The fluorescent exhibits are displayed along the walls of the so-called Rainbow tunnel that was excavated in 1990. The walls of the tunnel are lined with rare minerals that glow bright green and red under ultraviolet light.
The museum was originally an old zinc mine, and one of the oldest in the country, having opened in 1739. When the mine closed in 1986, it was purchased by Richard and Robert Hauck and opened as a museum in 1990.
The ore that was mined here was fabulously rich in content, averaging more than 20 percent zinc, and occurred in thick seams that went to a depth of more than 2,550 feet below the surface through tunnels totaling more than 35 miles in length.
Sterling Hill is the treasure chest of minerals. Together with the nearby Franklin Mine, 2.5 miles to the north, more than 350 different mineral species have been found here — a world record for such a small area. More than two dozen of these have been found nowhere else on Earth. The mine is equally famous for its fluorescent minerals. Almost 90 different mineral species have been documented as fluorescent.

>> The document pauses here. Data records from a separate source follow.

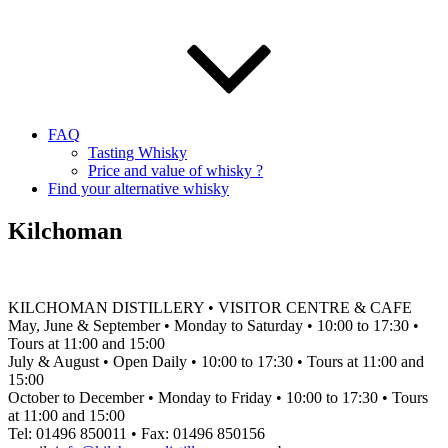
FAQ
Tasting Whisky
Price and value of whisky ?
Find your alternative whisky
Kilchoman
KILCHOMAN DISTILLERY • VISITOR CENTRE & CAFE
May, June & September • Monday to Saturday • 10:00 to 17:30 •
Tours at 11:00 and 15:00
July & August • Open Daily • 10:00 to 17:30 • Tours at 11:00 and
15:00
October to December • Monday to Friday • 10:00 to 17:30 • Tours
at 11:00 and 15:00
Tel: 01496 850011 • Fax: 01496 850156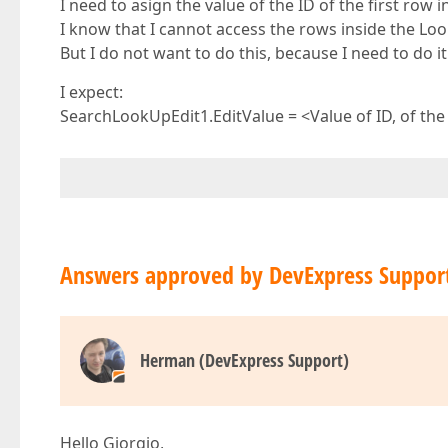
I need to asign the value of the ID of the first row
I know that I cannot access the rows inside the Loo
But I do not want to do this, because I need to do it
I expect:
SearchLookUpEdit1.EditValue = <Value of ID, of the fi
Answers approved by DevExpress Suppor
Herman (DevExpress Support)
Hello Giorgio,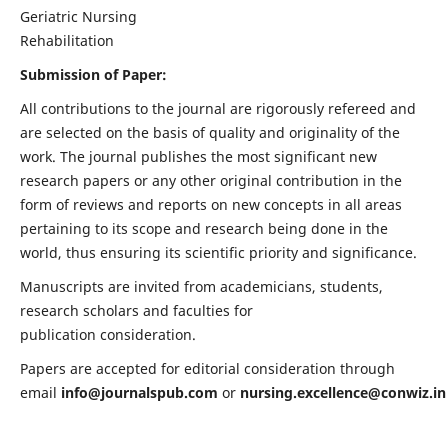
Geriatric Nursing
Rehabilitation
Submission of Paper:
All contributions to the journal are rigorously refereed and
are selected on the basis of quality and originality of the
work. The journal publishes the most significant new
research papers or any other original contribution in the
form of reviews and reports on new concepts in all areas
pertaining to its scope and research being done in the
world, thus ensuring its scientific priority and significance.
Manuscripts are invited from academicians, students,
research scholars and faculties for
publication consideration.
Papers are accepted for editorial consideration through
email
info@journalspub.com
or
nursing.excellence@conwiz.in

Geology.com explains what causes fluorescence in minerals. Quoting from the website:
All minerals have the ability to reflect light. That is what makes them visible to the human eye. Some minerals have an interesting physical property known as "fluorescence." These minerals have the ability to temporarily absorb a small amount of light and an instant later release a small amount of light of a different wavelength. This change in wavelength causes a temporary color change of the mineral in the eye of a human observer.
The color change of fluorescent minerals is most spectacular when they are illuminated in darkness by ultraviolet light (which is not visible to humans) and they release visible light.